Splitting into dyadic intervals, we now apply Lemma 2.2 with \(G=\mathbb {Z}^2\), combined with part (i) of Lemma 2.7. Noting that one can take \(\varepsilon _1>0\) in Lemma 2.2 to be arbitrarily small, we deduce that the sum over \(\mathbf {w}\) can be bounded by

$$\begin{aligned} \ll _\varepsilon (\log x)^{\varepsilon /2} \frac{x}{h\sqrt{L}} \end{aligned}$$

for any \(\varepsilon >0\). This leads to the overall bound

$$\begin{aligned}&\ll _{\varepsilon ,\Upsilon } \frac{x(\log x)^\varepsilon }{\sqrt{L}} \sum _{h} \frac{r^*(h)}{h^2} \ll _{\varepsilon ,\Upsilon } \frac{x(\log x)^\varepsilon }{\sqrt{L}}, \end{aligned}$$

which thereby completes the proof of (3.9).

4 The upper bound

This section is concerned with proving the upper bound in Theorem 1.1. Let X be a quartic del Pezzo surface defined over \(\mathbb {Q}\), containing a conic defined over \(\mathbb {Q}\). We continue to follow the convention that all implied constants are allowed to depend in any way upon the surface X.

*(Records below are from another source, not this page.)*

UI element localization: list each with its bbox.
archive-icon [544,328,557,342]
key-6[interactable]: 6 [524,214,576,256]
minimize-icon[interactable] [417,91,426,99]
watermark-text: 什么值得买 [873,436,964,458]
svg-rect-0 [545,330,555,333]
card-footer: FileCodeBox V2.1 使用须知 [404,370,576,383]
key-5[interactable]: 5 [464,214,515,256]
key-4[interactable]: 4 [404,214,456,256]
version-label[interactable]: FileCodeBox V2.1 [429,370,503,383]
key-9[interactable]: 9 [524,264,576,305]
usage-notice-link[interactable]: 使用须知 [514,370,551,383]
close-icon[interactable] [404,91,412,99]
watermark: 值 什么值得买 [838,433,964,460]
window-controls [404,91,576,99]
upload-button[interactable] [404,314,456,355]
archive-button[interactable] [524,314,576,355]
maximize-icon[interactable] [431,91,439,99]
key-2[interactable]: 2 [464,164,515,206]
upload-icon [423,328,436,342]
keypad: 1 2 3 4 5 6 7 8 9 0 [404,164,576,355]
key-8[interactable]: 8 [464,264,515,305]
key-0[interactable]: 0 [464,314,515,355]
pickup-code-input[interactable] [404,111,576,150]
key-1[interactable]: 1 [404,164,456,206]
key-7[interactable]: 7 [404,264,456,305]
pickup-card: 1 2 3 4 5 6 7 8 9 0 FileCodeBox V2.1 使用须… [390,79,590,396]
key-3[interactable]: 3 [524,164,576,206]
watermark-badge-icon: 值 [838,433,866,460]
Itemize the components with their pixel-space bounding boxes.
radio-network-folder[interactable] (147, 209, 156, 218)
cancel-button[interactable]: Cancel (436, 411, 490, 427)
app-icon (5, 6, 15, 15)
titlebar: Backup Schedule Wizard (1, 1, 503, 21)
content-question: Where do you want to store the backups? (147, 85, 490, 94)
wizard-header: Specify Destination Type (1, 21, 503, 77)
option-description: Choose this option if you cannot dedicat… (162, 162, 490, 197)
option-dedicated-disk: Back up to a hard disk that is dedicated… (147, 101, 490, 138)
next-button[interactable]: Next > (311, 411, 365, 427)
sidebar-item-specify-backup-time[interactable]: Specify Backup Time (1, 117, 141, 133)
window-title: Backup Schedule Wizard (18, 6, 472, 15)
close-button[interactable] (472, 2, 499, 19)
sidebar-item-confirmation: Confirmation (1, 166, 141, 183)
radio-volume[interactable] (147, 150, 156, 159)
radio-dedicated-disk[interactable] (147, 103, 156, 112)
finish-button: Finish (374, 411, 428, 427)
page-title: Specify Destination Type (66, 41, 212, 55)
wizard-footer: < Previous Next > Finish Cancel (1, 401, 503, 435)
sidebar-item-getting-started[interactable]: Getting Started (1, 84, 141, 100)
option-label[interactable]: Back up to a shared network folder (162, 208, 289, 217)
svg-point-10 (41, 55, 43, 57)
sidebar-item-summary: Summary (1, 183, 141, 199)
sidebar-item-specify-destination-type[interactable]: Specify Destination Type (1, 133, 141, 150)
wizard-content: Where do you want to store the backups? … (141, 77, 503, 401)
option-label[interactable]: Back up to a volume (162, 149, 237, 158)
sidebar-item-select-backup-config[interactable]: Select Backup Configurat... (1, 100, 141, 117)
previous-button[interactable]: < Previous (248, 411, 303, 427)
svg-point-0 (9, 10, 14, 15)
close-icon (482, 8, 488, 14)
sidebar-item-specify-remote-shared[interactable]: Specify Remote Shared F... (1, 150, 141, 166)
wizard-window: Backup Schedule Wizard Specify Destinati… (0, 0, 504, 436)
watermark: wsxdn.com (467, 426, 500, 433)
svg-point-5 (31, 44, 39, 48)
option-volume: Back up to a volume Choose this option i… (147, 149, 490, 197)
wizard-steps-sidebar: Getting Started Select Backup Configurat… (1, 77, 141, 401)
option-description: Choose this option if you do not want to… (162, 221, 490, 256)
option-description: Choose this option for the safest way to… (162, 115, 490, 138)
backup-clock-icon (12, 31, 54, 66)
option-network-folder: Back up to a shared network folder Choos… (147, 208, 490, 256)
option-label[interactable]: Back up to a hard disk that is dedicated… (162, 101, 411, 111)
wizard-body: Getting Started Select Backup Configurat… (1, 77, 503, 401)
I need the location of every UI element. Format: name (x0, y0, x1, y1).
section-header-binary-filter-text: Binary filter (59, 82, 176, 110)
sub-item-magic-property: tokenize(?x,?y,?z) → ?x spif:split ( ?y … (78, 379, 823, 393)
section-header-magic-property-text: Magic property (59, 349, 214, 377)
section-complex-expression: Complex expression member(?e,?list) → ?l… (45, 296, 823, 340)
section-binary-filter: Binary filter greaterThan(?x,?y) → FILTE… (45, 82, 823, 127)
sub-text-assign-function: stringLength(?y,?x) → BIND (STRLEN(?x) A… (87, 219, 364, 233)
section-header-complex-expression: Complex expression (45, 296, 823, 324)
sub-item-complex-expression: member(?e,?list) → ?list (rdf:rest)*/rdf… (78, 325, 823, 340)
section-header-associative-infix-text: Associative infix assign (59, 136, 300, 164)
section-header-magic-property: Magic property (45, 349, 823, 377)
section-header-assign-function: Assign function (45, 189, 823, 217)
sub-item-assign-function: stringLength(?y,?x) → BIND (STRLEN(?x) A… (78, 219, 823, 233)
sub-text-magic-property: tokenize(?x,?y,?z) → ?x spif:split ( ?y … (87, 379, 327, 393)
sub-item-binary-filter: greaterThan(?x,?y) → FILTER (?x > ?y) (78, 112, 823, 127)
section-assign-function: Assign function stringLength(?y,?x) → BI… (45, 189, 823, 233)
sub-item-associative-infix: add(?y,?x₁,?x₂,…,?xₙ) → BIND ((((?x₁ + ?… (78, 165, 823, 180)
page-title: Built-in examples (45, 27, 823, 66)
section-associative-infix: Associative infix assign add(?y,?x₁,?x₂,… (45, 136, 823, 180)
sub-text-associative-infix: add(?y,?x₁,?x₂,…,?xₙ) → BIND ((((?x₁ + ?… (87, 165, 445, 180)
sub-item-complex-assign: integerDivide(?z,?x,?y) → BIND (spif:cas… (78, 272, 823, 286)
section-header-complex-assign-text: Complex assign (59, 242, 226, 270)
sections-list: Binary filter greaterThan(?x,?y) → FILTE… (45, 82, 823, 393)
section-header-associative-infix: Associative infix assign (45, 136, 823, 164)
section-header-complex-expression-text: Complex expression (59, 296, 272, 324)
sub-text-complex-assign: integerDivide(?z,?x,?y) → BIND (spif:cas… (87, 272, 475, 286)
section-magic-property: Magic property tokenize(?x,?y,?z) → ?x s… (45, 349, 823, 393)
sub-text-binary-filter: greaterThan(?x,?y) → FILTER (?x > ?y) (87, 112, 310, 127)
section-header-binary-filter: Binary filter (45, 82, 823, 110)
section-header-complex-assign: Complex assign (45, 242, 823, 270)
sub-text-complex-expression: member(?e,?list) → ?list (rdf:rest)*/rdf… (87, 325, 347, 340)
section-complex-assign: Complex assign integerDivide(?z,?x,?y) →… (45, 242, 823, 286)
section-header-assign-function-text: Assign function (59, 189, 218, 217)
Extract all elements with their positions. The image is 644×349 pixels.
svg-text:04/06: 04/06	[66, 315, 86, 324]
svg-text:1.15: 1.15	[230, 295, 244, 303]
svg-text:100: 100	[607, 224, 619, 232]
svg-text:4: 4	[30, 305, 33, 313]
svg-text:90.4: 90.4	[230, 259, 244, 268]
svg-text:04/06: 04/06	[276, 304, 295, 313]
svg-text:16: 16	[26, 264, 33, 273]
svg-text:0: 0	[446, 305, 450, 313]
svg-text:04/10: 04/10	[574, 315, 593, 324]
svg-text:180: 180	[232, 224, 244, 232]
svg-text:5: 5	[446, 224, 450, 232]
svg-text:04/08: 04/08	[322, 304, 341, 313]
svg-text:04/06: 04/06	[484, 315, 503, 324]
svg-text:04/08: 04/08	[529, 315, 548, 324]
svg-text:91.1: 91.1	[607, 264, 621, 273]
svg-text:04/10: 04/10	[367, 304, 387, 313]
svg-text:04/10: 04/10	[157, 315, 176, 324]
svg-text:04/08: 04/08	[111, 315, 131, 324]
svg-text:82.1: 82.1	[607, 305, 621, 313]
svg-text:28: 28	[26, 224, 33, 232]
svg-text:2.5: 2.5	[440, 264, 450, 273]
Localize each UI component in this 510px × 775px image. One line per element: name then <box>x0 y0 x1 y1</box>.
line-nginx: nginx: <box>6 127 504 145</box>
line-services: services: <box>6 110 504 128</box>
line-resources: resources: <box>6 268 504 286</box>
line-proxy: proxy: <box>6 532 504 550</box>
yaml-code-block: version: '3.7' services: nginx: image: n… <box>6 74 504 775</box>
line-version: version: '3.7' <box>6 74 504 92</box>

We appeal to [15, Thm. 5.6 and Rem. 5.9]. This shows that there are binary quadratic forms \(q_{1,1}^{(i)},q_{1,2}^{(i)},q_{2,2}^{(i)}\in \mathbb {Z}[s,t],\) for \(i=1,2\), such that

$$\begin{aligned} N (B) \leqslant \sum _{i=1,2} \sum _{\begin{array}{c} (s,t ) \in \mathbb {Z}_{\mathrm {prim}}^2 \\ |s|,|t| \ll \sqrt{B} \\ \Delta ^{(i)}(s,t)\ne 0 \end{array} } \sharp \left\{ \mathbf {y}\in \mathbb {Z}_{\mathrm {prim}}^3: Q_{s,t}^{(i)}(\mathbf {y})=0, ~\Vert \mathbf {y}\Vert _{s,t}\ll B\right\} , \end{aligned}$$
(4.1)

where \( \Vert \mathbf {y}\Vert _{s,t} = \max \{|s|,|t|\}\max \{|y_1|, |y_2|\}\) and

$$\begin{aligned} Q_{s,t}^{(i)}(\mathbf {y})=q_{1,1}^{(i)}(s,t)y_1^2+q_{1,2}^{(i)}(s,t)y_1y_2+q_{2,2}^{(i)}(s,t)y_2^2+y_3^2. \end{aligned}$$

Moreover, the discriminant \(\Delta ^{(i)}(s,t)\) of \(Q^{(i)}_{s,t}\) is a separable quartic form. The indices \(i=1,2\) are related to the existence of the two complimentary conic bundle fibrations. The two cases \(i=1,2\) are treated identically and we shall therefore find it convenient to suppress the index i in the notation. It is now clear that we will need a good upper bound for the number of rational points of bounded height on a conic, which is uniform in the coefficients of the defining equation, a topic that was addressed in Sect. 2.2.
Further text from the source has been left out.